# Problem details
Leave out every picture, and restate word for word only the lines from the one containing "Quem sou eu" through the end of the material.

# Record set
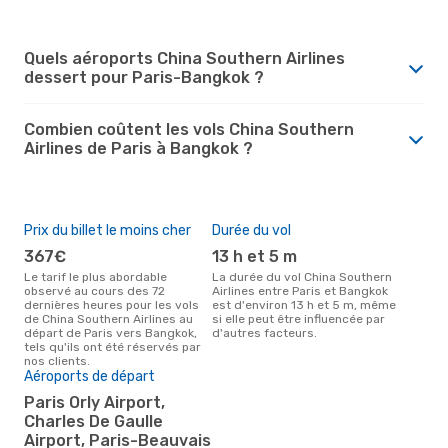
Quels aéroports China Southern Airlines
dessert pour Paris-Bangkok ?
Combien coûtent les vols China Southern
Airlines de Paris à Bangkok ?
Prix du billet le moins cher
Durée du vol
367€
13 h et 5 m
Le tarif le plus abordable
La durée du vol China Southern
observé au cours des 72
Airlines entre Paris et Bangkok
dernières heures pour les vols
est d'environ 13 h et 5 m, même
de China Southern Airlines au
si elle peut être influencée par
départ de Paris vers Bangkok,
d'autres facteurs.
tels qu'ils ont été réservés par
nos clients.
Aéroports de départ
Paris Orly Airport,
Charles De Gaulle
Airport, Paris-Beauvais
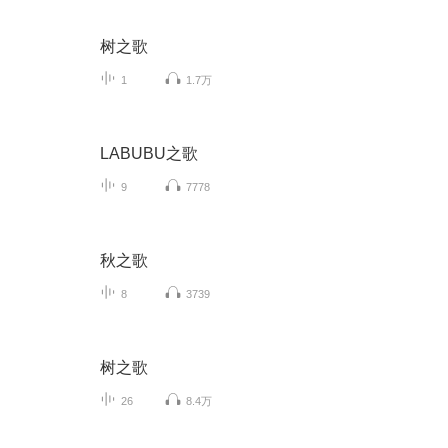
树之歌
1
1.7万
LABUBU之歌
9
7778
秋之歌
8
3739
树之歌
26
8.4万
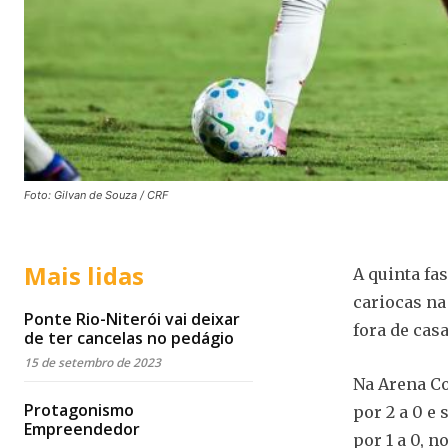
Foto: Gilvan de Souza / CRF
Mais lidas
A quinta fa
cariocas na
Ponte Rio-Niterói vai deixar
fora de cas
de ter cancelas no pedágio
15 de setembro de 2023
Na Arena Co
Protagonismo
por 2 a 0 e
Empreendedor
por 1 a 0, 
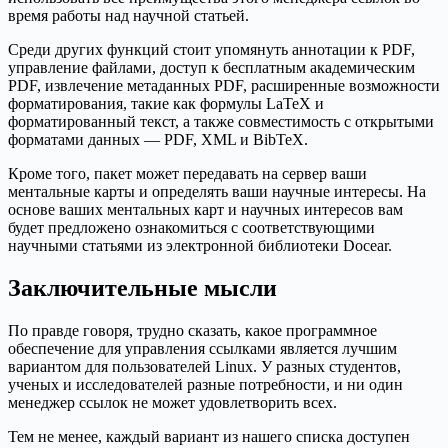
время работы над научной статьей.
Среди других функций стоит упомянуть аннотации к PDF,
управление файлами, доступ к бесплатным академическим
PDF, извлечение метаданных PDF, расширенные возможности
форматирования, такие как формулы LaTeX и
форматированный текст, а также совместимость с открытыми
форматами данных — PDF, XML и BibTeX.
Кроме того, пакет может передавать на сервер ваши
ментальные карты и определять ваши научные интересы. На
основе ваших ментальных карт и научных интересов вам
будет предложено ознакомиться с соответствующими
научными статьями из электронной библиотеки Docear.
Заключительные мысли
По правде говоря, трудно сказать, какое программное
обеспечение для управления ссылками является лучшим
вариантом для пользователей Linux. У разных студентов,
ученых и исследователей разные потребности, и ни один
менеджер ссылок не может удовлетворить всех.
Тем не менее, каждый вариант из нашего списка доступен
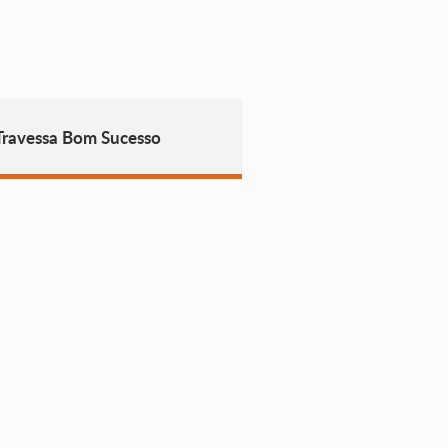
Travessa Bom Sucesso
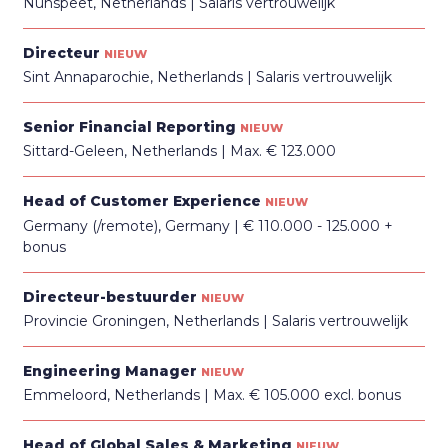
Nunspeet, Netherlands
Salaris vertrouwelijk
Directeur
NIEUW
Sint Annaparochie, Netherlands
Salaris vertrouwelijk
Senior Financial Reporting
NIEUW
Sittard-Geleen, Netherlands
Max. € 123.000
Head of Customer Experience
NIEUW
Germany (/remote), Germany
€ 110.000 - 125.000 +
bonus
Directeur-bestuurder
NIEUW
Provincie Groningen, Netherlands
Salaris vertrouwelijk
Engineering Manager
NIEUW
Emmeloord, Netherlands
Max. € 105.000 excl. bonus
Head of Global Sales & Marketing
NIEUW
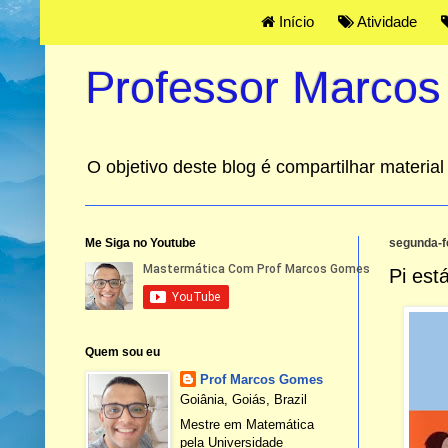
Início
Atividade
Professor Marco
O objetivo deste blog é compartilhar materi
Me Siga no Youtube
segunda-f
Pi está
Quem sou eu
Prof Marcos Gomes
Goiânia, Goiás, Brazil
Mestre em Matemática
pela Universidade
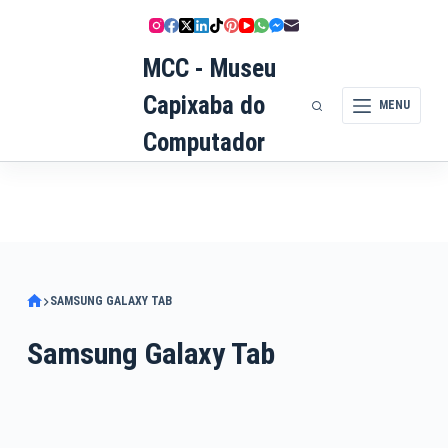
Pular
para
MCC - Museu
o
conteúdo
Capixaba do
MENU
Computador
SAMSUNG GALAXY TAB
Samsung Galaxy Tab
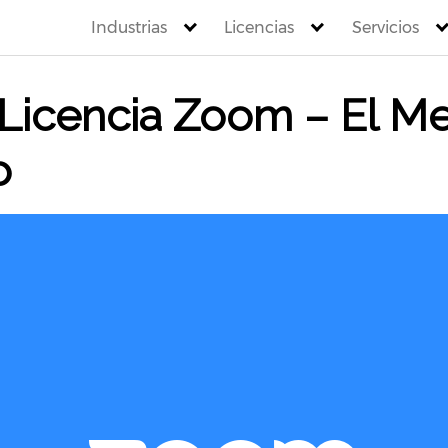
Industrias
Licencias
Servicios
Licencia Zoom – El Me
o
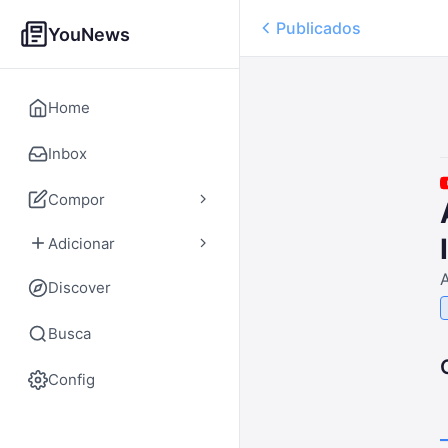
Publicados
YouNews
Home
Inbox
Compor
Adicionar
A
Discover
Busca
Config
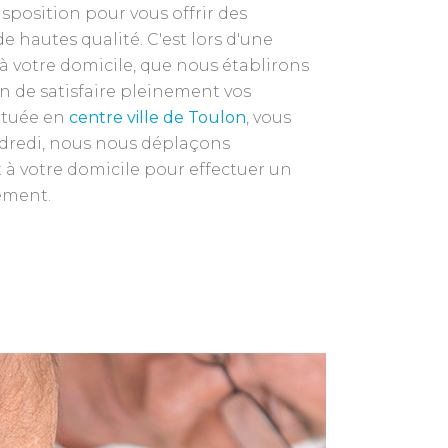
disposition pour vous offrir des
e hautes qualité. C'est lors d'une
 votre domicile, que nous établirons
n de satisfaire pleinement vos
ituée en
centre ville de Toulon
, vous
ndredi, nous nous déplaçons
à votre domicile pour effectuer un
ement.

# Solved exercise
Quem sou eu
Prof Marcos Gomes
Goiânia, Goiás, Brazil
Mestre em Matemática
pela Universidade
Pular
para
MCC - Museu
o
conteúdo
Capixaba do
MENU
Computador
SAMSUNG GALAXY TAB
Samsung Galaxy Tab
Industrias
Licencias
Servicios
Licencia Zoom – El Me
o
Publicados
YouNews
Home
Inbox
Compor
Adicionar
A
Discover
Busca
Config
disposition pour vous offrir des
e hautes qualité. C'est lors d'une
 votre domicile, que nous établirons
n de satisfaire pleinement vos
ituée en
centre ville de Toulon
, vous
ndredi, nous nous déplaçons
à votre domicile pour effectuer un
ement.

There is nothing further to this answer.